As an educator I have had a bittersweet relationship with awards and incentive programs at school. While teaching middle years I recall having to come up with a “virtue award” each month to balance out the academic awards and was directed to “make sure [I] get one to every child by the end of the year”. This always made me uneasy, many students simply put the awards in the garbage directly after each assembly and would say openly that the virtue awards were for kids who weren’t going to get the real awards, and they were right. I have seen students do their best and come short at awards time because they didn’t get exactly 80% or 90% and even seen students lose when they tied for highest in Chemistry with a mark that tied another student to be further scrutinized to the thousandths of a percent, as though the marking of anything in a school could be accurate to that point.

I have been an administrator in three buildings in my career. My first was a k-12 the second a 7-12 and currently I am the principal of a k-8 school.

As a principal of the k-12 school I saw awards ceremonies as tedious and damaging to students ego’s they created winners but many more losers and the incentive value for future performance was minimal at best. I always believed that there must be a better way to celebrate everyone’s accomplishments in a real meaningful way.

In the 7-12 school it was a high stakes race to see who would get the most money for their “efforts” in scholarships and bursaries. Students were ranked and sorted and at the graduation ceremony a handful of students would receive the lions share of accolades and awards. Students who simply tried their best or were excellent in their own way were not mentioned or celebrated, they were merely there for the show. The structure that supports this process is based on the notion that the “real world” ranks and sorts people and that universities want us to do this. I disagree with both ideas but that is for another post.

We also had a sports awards night which we canceled because of low attendance in my second year there and no one noticed, not a single student or parent inquired about how an event which had been part of the tradition of the school and community for years.

Recently we were given a window of opportunity to change the awards system in our school. Two major changes happened provincially and divisionally which made change possible.

1. We were given provincial reporting which focused on standards based assessments and had 1-4 ratings for student performance rather than % grades for students in grades 1-6.

2. Divisional policies regarding assessments changed as well in response to the new report card and a focus on standards based assessment and formative assessment practices.

3. Everyone was doing it, literally every school in our division was planning on limiting or eliminating the awards ceremony from it’s yearly celebrations.

The staff at my school took this as an opportunity to change how we recognize success at our school. We reviewed the policies at neighboring schools in our division who had abolished awards and constructed our own policies. A committee formed and decided to use the following policy:

Anonymous Elementary School Awards Policy
The Anonymous Elementary School community believes in celebrating student effort, achievement and excellence (in all aspects of school life including academics, sports, arts, leadership and citizenship) throughout the year.

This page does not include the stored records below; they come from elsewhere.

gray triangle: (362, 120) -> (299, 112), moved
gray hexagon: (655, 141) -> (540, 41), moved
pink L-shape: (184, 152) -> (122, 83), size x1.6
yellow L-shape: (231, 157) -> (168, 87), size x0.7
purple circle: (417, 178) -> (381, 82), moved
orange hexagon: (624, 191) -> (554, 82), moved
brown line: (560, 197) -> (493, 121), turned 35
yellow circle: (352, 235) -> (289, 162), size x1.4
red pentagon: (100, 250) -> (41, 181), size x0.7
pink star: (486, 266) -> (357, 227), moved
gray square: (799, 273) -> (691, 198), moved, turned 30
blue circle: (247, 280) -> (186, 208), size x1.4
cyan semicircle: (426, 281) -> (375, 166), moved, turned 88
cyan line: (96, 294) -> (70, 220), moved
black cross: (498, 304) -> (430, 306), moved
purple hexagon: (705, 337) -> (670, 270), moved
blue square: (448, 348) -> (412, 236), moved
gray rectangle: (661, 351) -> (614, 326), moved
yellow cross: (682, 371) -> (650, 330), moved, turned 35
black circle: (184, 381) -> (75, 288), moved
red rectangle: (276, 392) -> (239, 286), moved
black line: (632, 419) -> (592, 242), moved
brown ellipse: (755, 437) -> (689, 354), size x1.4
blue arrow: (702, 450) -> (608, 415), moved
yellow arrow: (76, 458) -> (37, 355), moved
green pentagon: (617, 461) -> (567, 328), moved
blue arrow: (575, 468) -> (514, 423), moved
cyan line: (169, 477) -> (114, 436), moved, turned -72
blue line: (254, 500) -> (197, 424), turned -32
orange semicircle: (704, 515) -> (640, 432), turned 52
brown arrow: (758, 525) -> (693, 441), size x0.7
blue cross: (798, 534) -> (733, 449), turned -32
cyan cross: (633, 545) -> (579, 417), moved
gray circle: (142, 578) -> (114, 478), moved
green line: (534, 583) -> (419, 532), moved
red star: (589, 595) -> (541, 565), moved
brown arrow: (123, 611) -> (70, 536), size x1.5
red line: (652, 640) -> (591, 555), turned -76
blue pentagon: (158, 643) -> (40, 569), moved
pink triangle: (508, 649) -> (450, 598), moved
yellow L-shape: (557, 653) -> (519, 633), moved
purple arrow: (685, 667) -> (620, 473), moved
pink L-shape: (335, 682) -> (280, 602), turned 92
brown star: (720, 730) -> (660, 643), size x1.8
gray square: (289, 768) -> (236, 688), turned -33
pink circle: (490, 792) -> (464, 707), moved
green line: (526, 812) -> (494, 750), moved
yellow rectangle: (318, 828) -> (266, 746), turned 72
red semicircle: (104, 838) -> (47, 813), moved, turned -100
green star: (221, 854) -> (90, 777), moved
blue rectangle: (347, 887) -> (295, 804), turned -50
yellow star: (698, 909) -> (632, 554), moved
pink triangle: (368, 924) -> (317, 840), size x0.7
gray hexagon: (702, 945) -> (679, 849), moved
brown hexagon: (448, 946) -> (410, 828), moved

In-class activities, newsletters, pictures, assemblies and special days are just some of the possible avenues of acknowledging what our students have and/or hope to accomplish. Our final celebration will be during the Grade 8 Farewell assembly, at which each class will have a display highlighting their activities.

We advertised the changes to our traditional Awards ceremony and re-branded it the “Celebration of Learning”. In the end each classroom from grades 5-8 produced live performances, videos, Songs, and demonstrations which showed the community members what they had been up to all year. I met with our Parent Advisory Council (PAC) and told them of the changes which they supported.

A few months before the ceremony I had a few conversations with parents who wanted to know what the rational behind the decision was and once explained they seemed quite happy with the decision. Most of there concerns centered around the tradition that awards bring, siblings had won and they wanted their children to have the same opportunity. They also held the belief that if the awards were not present students would not try. This notion of effort throughout the year being tied to a certificate or medal in June is not relevant in my opinion. Behavioral awards need to be in place close to the desired behavior and that is were I would like to go with rewards. I would like all of my teachers to focus on formative assessment and praise and reward accomplishments/milestones for our students when they happen.

Any time I try something new I am a little nervous, add in that I was changing a tradition in my first year and it produces anxiety. My teachers and students did a fabulous job of creating an event which left parents with a sense of pride and accomplishment for their children. Everyone was celebrated, Everyone.

After the Celebration I was expecting to meet with several parents who had concerns but no one did. I sincerely believe that our numerous notices in newsletters and teachers talking to their students avoided any confrontation or anger that may have erupted without consulting with our stakeholders.

In the end we had a two hour long celebration where all students efforts were honored and all students participated, and everyone was honored.